El problema, como siempre, es la política. Ninguna inversión es viable sin un arreglo político mínimo entre Israel y la Autoridad Palestina o sin la exclusión definitiva de Hamás. Y hasta que ese horizonte no se materialice, todo plan de desarrollo corre el riesgo de parecer más un ejercicio de relaciones públicas que una propuesta seria.
Los defensores de esta visión hablan de “dar esperanza” a la población mediante empleos y servicios. Sus críticos responden que se trata de un modelo de expolio disfrazado de filantropía: una élite global buscando beneficios extraordinarios en un territorio traumatizado. Para los gazatíes, el riesgo es evidente: que su tierra sea reconstruida no en función de sus necesidades, sino de las expectativas de retorno de fondos soberanos, magnates inmobiliarios (incluido el propio presidente de los Estados Unidos) y empresas de infraestructuras.
Una oportunidad envenenada
Que Gaza se reconstruya es imperativo. Pero que se convierta en un paraíso para multimillonarios es otro debate. En el mejor de los casos, el capital privado podría complementar la ayuda humanitaria y la cooperación internacional, creando empleo y tejido económico. En el peor, podría cristalizar en un modelo extractivo, en el que la población local tenga poco que decir sobre el futuro de su propio territorio.
De momento, Gaza es más un tablero de guerra que un mercado emergente. El riesgo es que, en la fiebre por imaginar “la Dubai del Mediterráneo”, se olvide la condición esencial de cualquier reconstrucción: que la paz no se puede subcontratar a multimillonarios.
Exterminio para dejar espacio
Todo proyecto de reconstrucción espectacular en Gaza parte de una premisa incómoda: ¿qué hacer con los palestinos que hoy la habitan?
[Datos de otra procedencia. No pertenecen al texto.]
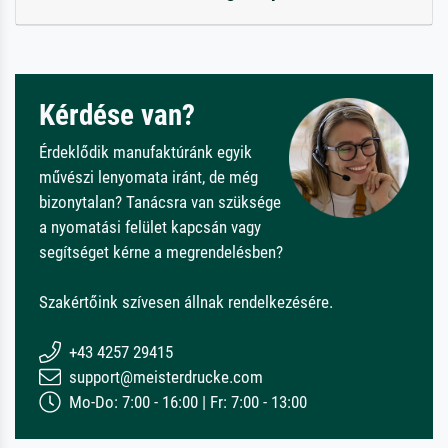
Kérdése van?
Érdeklődik manufaktúránk egyik
művészi lenyomata iránt, de még
bizonytalan? Tanácsra van szüksége
a nyomatási felület kapcsán vagy
segítséget kérne a megrendelésben?
Szakértőink szívesen állnak rendelkezésére.
+43 4257 29415
support@meisterdrucke.com
Mo-Do: 7:00 - 16:00 | Fr: 7:00 - 13:00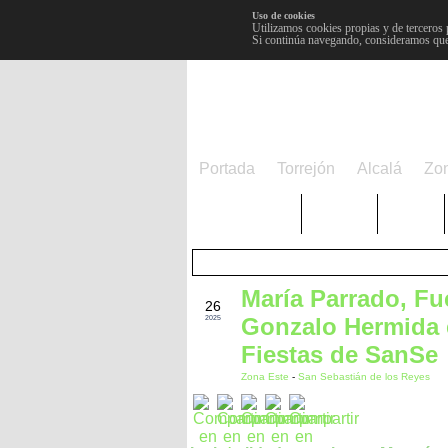
Uso de cookies
Utilizamos cookies propias y de terceros 
Si continúa navegando, consideramos que
Portada
Torrejón
Alcalá
Zo
TRENDING
Púnica
Metro
María Parrado, Fue
AGO
26
Gonzalo Hermida e
2025
Fiestas de SanSe
Zona Este
-
San Sebastián de los Reyes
Para algunos multimillonarios, incluido el propio presidente de los Estados Unidos, la respuesta les parece evidente: reducir al mínimo la presencia de una población vista como obstáculo para el “desarrollo”. La retórica habla de corredores humanitarios, reasentamientos temporales o programas de retorno “condicionados”. En la práctica, suena mucho a una expulsión paulatina, revestida de tecnocracia.
La lógica empresarial es sencilla: los inversores buscan terrenos seguros, listos para urbanizar y libres de conflictos sociales. Una Gaza sin gazatíes encaja perfectamente en esa visión. Para los arquitectos de este plan, la población desplazada no es un drama humanitario, sino un “coste de transición” hacia un modelo económico más eficiente.
El contraste es grotesco: mientras millones de refugiados palestinos esperan desde hace generaciones un derecho al retorno que nunca llega, en algunos despachos se habla de “optimizar el espacio” para resorts, parques logísticos y torres de cristal. El eufemismo de “oportunidad de inversión” enmascara un escenario que, en otro contexto, se llamaría directamente limpieza étnica.
El riesgo, más allá de la inmoralidad, es que esa estrategia termine sembrando las semillas de un conflicto aún más profundo. Porque una Gaza convertido en escaparate para multimillonarios a costa de expulsar a su población difícilmente sería un modelo de paz sostenible; sería más bien una burbuja inmobiliaria construida sobre los escombros de un pueblo desposeído.